Re: is it sufficient to solve factoring problem

Christian Siebert a écrit :
For the main question: I think it should be sufficient because 'e*d
\equiv 1 (mod phi(N))' or in other words 'e*d - 1 \equiv 0 (mod
phi(N))'. So 'e*d - 1' is already a multiple of 'phi(N)'. Since you
also know 'N' itself, it should be possible to determine 'phi(N)' using
a greatest common divisor algorithm and maybe Euler's theorem or
similar...

... it is even more simple because the two prime factors are nearly
of the same size in RSA: 'k*phi(N) = k*(p - 1)*(q - 1)'.
Therefore 'k*phi(N) = k*p*q - k*p - k*q + k' which can be rewritten as
'k*phi(N) = k*(N - p - q + 1)'. Since 'N' is much larger than
'p + q - 1', it is easy to find 'k': 'k = ceil(k*phi(N)/N)'.

Small example: The command "openssl genrsa -out rsa.key 100" generates
an RSA key pair with a 100 bit long modulus.

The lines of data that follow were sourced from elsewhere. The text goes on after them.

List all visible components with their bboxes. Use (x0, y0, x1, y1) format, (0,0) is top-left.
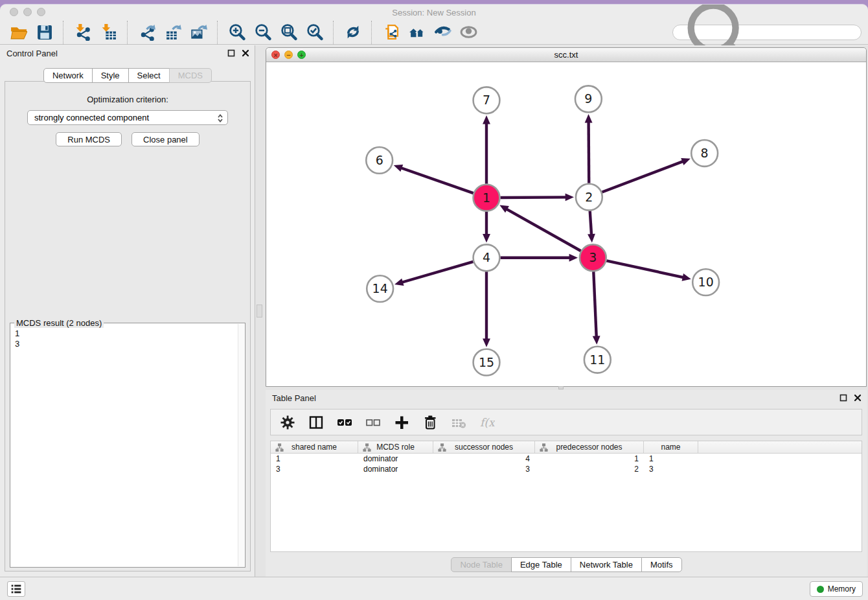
float-table-panel-icon[interactable] (839, 394, 847, 402)
first-neighbors-button[interactable] (407, 23, 426, 41)
zoom-in-button[interactable] (227, 23, 246, 41)
window-controls (10, 8, 45, 16)
zoom-window-button[interactable] (37, 8, 45, 16)
tab-motifs[interactable]: Motifs (641, 557, 682, 572)
graph-node-4[interactable]: 4 (474, 244, 500, 271)
style-visibility-button[interactable] (433, 23, 452, 41)
style-visibility-icon (434, 23, 451, 41)
horizontal-divider-handle[interactable] (558, 386, 564, 389)
cell-name[interactable]: 3 (644, 464, 698, 474)
column-header-shared-name[interactable]: shared name (271, 441, 358, 453)
tab-mcds[interactable]: MCDS (169, 68, 212, 83)
cell-MCDS-role[interactable]: dominator (358, 454, 433, 464)
apply-layout-button[interactable] (343, 23, 362, 41)
open-session-button[interactable] (8, 23, 28, 41)
graph-node-3[interactable]: 3 (580, 244, 606, 271)
select-all-columns-button[interactable] (337, 415, 352, 430)
export-network-icon (138, 23, 155, 41)
table-row[interactable]: 3dominator323 (271, 464, 862, 474)
show-columns-button[interactable] (308, 415, 324, 430)
run-mcds-button[interactable]: Run MCDS (56, 132, 122, 146)
tab-edge-table[interactable]: Edge Table (511, 557, 571, 572)
tab-network-table[interactable]: Network Table (571, 557, 642, 572)
graph-edge-1-6[interactable] (400, 168, 474, 193)
column-header-successor-nodes[interactable]: successor nodes (433, 441, 535, 453)
graph-canvas[interactable]: 1234678910111415 (266, 63, 866, 386)
graph-node-15[interactable]: 15 (474, 349, 500, 376)
cell-successor-nodes[interactable]: 4 (433, 454, 535, 464)
graph-node-14[interactable]: 14 (367, 275, 393, 302)
column-type-icon (363, 443, 371, 452)
column-header-name[interactable]: name (644, 441, 698, 453)
export-table-button[interactable] (163, 23, 182, 41)
task-monitor-button[interactable] (7, 581, 25, 597)
close-network-button[interactable]: × (271, 51, 280, 59)
node-table: shared nameMCDS rolesuccessor nodesprede… (270, 441, 862, 552)
control-panel: Control Panel NetworkStyleSelectMCDS Opt… (0, 45, 255, 577)
close-window-button[interactable] (10, 8, 18, 16)
float-panel-icon[interactable] (227, 49, 235, 57)
cell-predecessor-nodes[interactable]: 2 (535, 464, 644, 474)
minimize-window-button[interactable] (23, 8, 32, 16)
close-table-panel-icon[interactable] (854, 394, 862, 402)
zoom-fit-button[interactable] (279, 23, 298, 41)
column-header-predecessor-nodes[interactable]: predecessor nodes (535, 441, 644, 453)
graph-edge-1-2[interactable] (500, 197, 567, 198)
zoom-out-button[interactable] (253, 23, 272, 41)
import-table-button[interactable] (98, 23, 118, 41)
graph-edge-4-14[interactable] (402, 262, 474, 283)
graphics-details-button[interactable] (459, 23, 478, 41)
cell-predecessor-nodes[interactable]: 1 (535, 454, 644, 464)
graph-edge-3-11[interactable] (593, 271, 597, 338)
clone-network-button[interactable] (381, 23, 400, 41)
function-builder-icon: f(x) (479, 415, 495, 430)
graph-node-8[interactable]: 8 (691, 140, 718, 167)
memory-button[interactable]: Memory (810, 581, 863, 597)
graph-node-11[interactable]: 11 (584, 347, 611, 373)
cell-MCDS-role[interactable]: dominator (358, 464, 433, 474)
cell-shared-name[interactable]: 1 (271, 454, 358, 464)
deselect-all-columns-button[interactable] (365, 415, 381, 430)
close-panel-icon[interactable] (242, 49, 249, 57)
graph-node-2[interactable]: 2 (576, 184, 602, 211)
column-header-MCDS-role[interactable]: MCDS role (358, 441, 433, 453)
graph-edge-3-1[interactable] (506, 209, 581, 251)
table-toolbar: f(x) (270, 409, 862, 435)
graph-edge-3-10[interactable] (606, 260, 684, 277)
cell-successor-nodes[interactable]: 3 (433, 464, 535, 474)
graph-edge-2-8[interactable] (602, 161, 683, 192)
search-input[interactable] (758, 27, 861, 38)
minimize-network-button[interactable]: − (284, 51, 293, 59)
import-network-icon (74, 23, 91, 41)
graph-edge-2-3[interactable] (590, 211, 591, 236)
tab-style[interactable]: Style (92, 68, 129, 83)
tab-node-table[interactable]: Node Table (451, 557, 512, 572)
create-column-button[interactable] (394, 415, 409, 430)
graph-node-6[interactable]: 6 (366, 147, 393, 174)
result-scrollbar[interactable] (238, 324, 244, 566)
export-image-button[interactable] (188, 23, 208, 41)
delete-column-button[interactable] (422, 415, 438, 430)
zoom-selected-button[interactable] (304, 23, 324, 41)
network-window-title: scc.txt (266, 48, 866, 62)
column-type-icon (275, 443, 284, 452)
import-network-button[interactable] (73, 23, 92, 41)
cell-name[interactable]: 1 (644, 454, 698, 464)
export-network-button[interactable] (137, 23, 156, 41)
split-divider-handle[interactable] (257, 305, 262, 317)
tab-network[interactable]: Network (43, 68, 93, 83)
save-session-button[interactable] (34, 23, 54, 41)
criterion-select[interactable]: strongly connected component (27, 110, 228, 125)
graph-node-7[interactable]: 7 (474, 87, 500, 113)
table-row[interactable]: 1dominator411 (271, 454, 862, 464)
tab-select[interactable]: Select (128, 68, 170, 83)
graph-node-10[interactable]: 10 (692, 269, 719, 295)
maximize-network-button[interactable]: + (297, 51, 306, 59)
graph-node-1[interactable]: 1 (474, 185, 500, 211)
table-settings-button[interactable] (280, 415, 295, 430)
graph-edge-2-9[interactable] (589, 121, 589, 183)
close-panel-button[interactable]: Close panel (131, 132, 200, 146)
graph-node-9[interactable]: 9 (575, 86, 602, 112)
cell-shared-name[interactable]: 3 (271, 464, 358, 474)
zoom-out-icon (254, 23, 271, 41)
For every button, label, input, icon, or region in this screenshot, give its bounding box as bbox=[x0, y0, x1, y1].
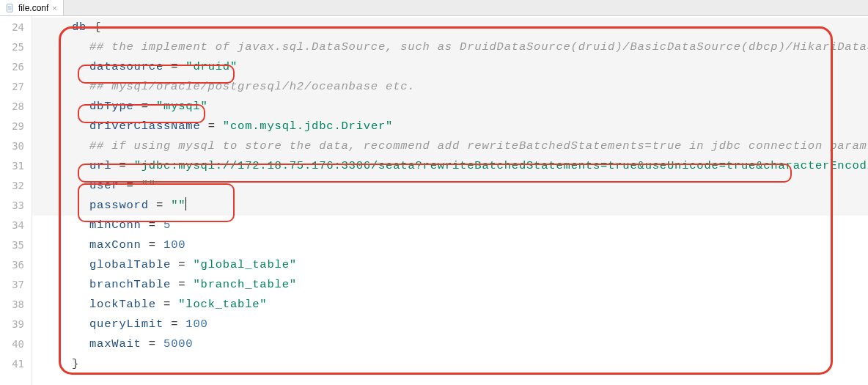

Execute
"openssl rsa -in rsa.key -text" to print the key:

modulus 'N' = 1033328981239965908482322556937
public exponent 'e' = 65537
private exponent 'd' = 419137041797792997701877718877

[You'll also get the two prime numbers, but this is what we want to
calculate now.]

1st step: calculate 'k * phi(N) = e*d - 1'
( 'k * phi(N) = 27468984308301959690387960062041948' )

2nd step: calculate 'k = ceil(k * phi(N) / N)' and extract 'phi(N)'
( 'k = 26583' and 'phi(N) = 1033328981239963875047510065156' )

3rd step: use 'phi(N) = (p - 1)*(q - 1)' and 'N = p * q' to find the
factors of 'N'
( 'p, q = (N + 1 - phi(N))/2 +/- sqrt(((N + 1 - phi(N))/2)^2 - N)' )
( 'p, q = 1016717406245891 +/- 19629134555712' )
( => 'p = 1036346540801603' and 'q = 997088271690179' ) ;-)

Yes. But is "e*d - 1" always a multiple of Phi(N)? I mean, knowing
that N,e,d are RSA keys [*], it is sure that "e*d - 1" is divisible
by "p-1" and by "q-1", but is it always divisible by "(p-1)*(q-1)"?

[*] Which makes very probable that d is not "1/e mod Phi(N)" but
"1/e mod lcm(p-1,q-1)".

mm
.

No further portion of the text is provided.